■ GOAL OF THE EXERCISE: Write each line below back out exactly, omitting its pictures.
═══
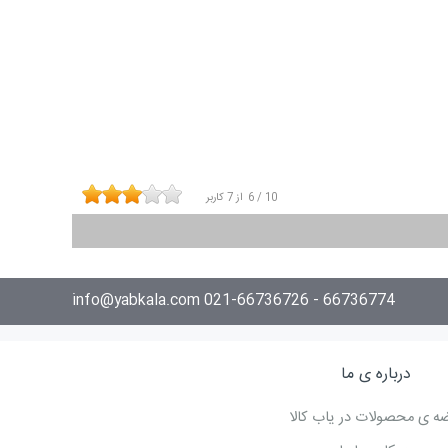
10
/
6
از
7
کاربر
66736774 - 021-66736726 info@yabkala.com
درباره ی ما
ه ی محصولات در یاب کالا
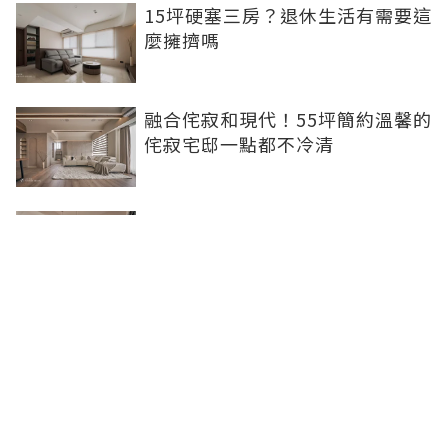
15坪硬塞三房？退休生活有需要這
麼擁擠嗎
融合侘寂和現代！55坪簡約溫馨的
侘寂宅邸一點都不冷清
不想出門卻想小酌一杯？居家小酒
吧完成你的夢想
灰色特殊塗料空間高級美，巧妙揉
合兩種風格的27坪現代簡約居家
═══
■ TASK OUTPUT:
10
/
6
از
7
کاربر
66736774 - 021-66736726 info@yabkala.com
درباره ی ما
ه ی محصولات در یاب کالا
15坪硬塞三房？退休生活有需要這
麼擁擠嗎
融合侘寂和現代！55坪簡約溫馨的
侘寂宅邸一點都不冷清
不想出門卻想小酌一杯？居家小酒
吧完成你的夢想
灰色特殊塗料空間高級美，巧妙揉
合兩種風格的27坪現代簡約居家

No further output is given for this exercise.